In 2004, Fallouja was a major base for the emerging Sunni Arab insurgency. On March 31 of that year, it was also the site of one of the most macabre images since the 2003 U.S.-led invasion of Iraq: young Iraqi men dancing in glee as the burned remains of American private security workers hung from the aging bridge.

Most civilians fled the city before the second Marine assault, in November 2004. And there are still signs of the fierce battles: crumpled buildings, downed power lines and bullet-riddled homes.

Other problems also remain: an undersized police department; shortages of electricity, clean water and gasoline; high unemployment; and a small but resistant cadre of insurgents waiting to launch a counterattack.

Yet Fallouja is vibrant again, and its population has climbed back close to its pre-assault level of about 300,000.

Police are on the streets. A new hospital is set to open this spring, funded by the U.S. and the Iraqis. Marines have removed many of the barriers and concertina wire that gave the city what one officer called the "Berlin 1945 look."

There have been soccer tournaments and art contests.
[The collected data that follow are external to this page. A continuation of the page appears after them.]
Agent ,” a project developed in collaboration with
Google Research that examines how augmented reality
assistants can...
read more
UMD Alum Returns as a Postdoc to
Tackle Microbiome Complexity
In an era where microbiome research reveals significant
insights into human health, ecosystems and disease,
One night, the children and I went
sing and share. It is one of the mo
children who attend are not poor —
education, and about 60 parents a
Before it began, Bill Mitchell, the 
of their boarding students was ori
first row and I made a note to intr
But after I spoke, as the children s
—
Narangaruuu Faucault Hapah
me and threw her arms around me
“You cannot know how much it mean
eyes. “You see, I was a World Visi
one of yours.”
And there are plans for a soft-drink bottling plant.

"Fallouja has gone through a metamorphosis -- these people want their lives back," said Lt. Col. Christopher Dowling, commander of the 3rd Battalion, 5th Marine Regiment. "Fallouja has its soul back."

Several hundred Marines live side by side with Iraqi police officers in outposts across the city. In five months, Dowling's Marines have carried out 7,000 patrols in the city and its suburbs without suffering a fatality or major injury.
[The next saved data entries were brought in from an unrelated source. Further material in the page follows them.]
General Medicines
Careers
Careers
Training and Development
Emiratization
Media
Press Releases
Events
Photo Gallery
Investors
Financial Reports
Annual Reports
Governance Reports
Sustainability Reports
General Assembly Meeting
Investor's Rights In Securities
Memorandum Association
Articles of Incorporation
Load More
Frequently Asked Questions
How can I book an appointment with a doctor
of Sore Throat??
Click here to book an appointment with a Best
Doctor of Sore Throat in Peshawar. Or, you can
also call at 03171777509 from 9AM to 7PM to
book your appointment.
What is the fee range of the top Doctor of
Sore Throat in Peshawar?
To ensure continued security progress, Marines conduct late-night raids several times a week after picking up intelligence about possible insurgent activities. The troops also have sought to provide employment to young Falloujans to help win their loyalty.

One of Dowling's more successful efforts has been to pay youths $10 a day to pick up trash. Many of the main streets are now among the cleanest of any city in Anbar province.

Fallouja also has a court system and judges, unlike most cities in the province, which lies west of Baghdad. Elsewhere, judges who fled the country have not returned.